Travolto da una tragedia di proporzioni devastanti, il mondo modellato anche dalle idee di Jeremy Bentham è stato sopraffatto da un certo umanesimo anti utilitario che s’industria per salvare quante più persone possibile senza curarsi troppo dell’aspettativa di vita, del prezzo degli anni guadagnati, della produttività, dei benefici misurabili che un individuo può ragionevolmente dare alla società.

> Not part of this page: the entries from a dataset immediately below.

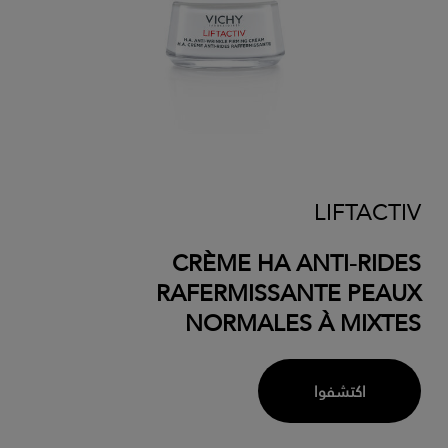
LIFTACTIV
CRÈME HA ANTI-RIDES
RAFERMISSANTE PEAUX
NORMALES À MIXTES
اكتشفوا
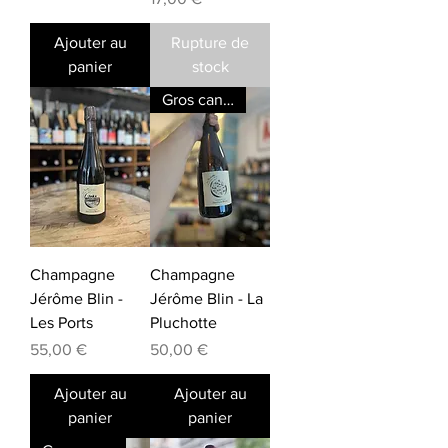
Ajouter au
Rupture de
panier
stock
Gros canon
Champagne
Champagne
Jérôme Blin -
Jérôme Blin - La
Les Ports
Pluchotte
Prix
Prix
55,00 €
50,00 €
Ajouter au
Ajouter au
panier
panier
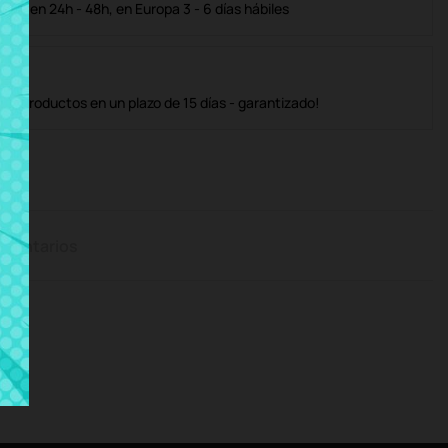
ble en 24h - 48h, en Europa 3 - 6 días hábiles
os productos en un plazo de 15 días - garantizado!
mentarios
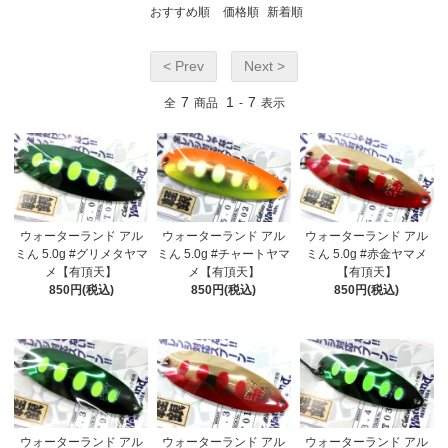
おすすめ順
価格順
新着順
< Prev
Next >
7
1
7
全
商品
-
表示
ウォーターランド アル
ウォーターランド アル
ウォーターランド アル
ミん 5.0g #グリメタヤマ
ミん 5.0g #チャートヤマ
ミん 5.0g #赤金ヤマメ
メ【有頂天】
メ【有頂天】
【有頂天】
850円(税込)
850円(税込)
850円(税込)
ウォーターランド アル
ウォーターランド アル
ウォーターランド アル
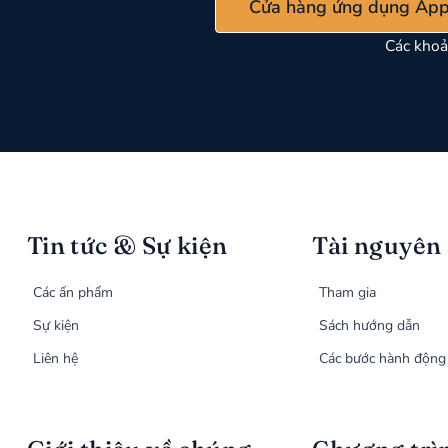
Cửa hàng ứng dụng App
Các khoả
Tin tức & Sự kiện
Tài nguyên
Các ấn phẩm
Tham gia
Sự kiện
Sách hướng dẫn
Liên hệ
Các bước hành động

Qualche paese nel calibrare la risposta al Covid-19 è rimasto fedele al verbo utilitarista, ad esempio la Svezia, dove in questi mesi non muoiono genericamente tante persone per il coronavirus, ma muoiono nello specifico soprattutto tanti anziani che sono stati preventivamente segregati in strutture apposite, figlie di una logica dello scarto che è a sua volta figlia dei calcoli brutali di cui sopra. Keenan e Shakespeare sono i simboli dell’affermazione di una opposta visione antropologica.

Hanno 91 e 81 anni, tutti auguriamo loro una vita ancora lunga e felice, ma è ovvio che non potranno aspettarsi di vedere chissà quanti altri natali; ed è proprio questo che rende commovente e nobile l’aver somministrato loro il vaccino subito. Li abbiamo protetti da una malattia insidiosa pur sapendo che potrebbero andarsene presto per cause naturali. Nel vaccinarli, tutti i calcoli che soggiaciono ai nostri sistemi sono saltati in aria: è un buon motivo per rallegrarsi.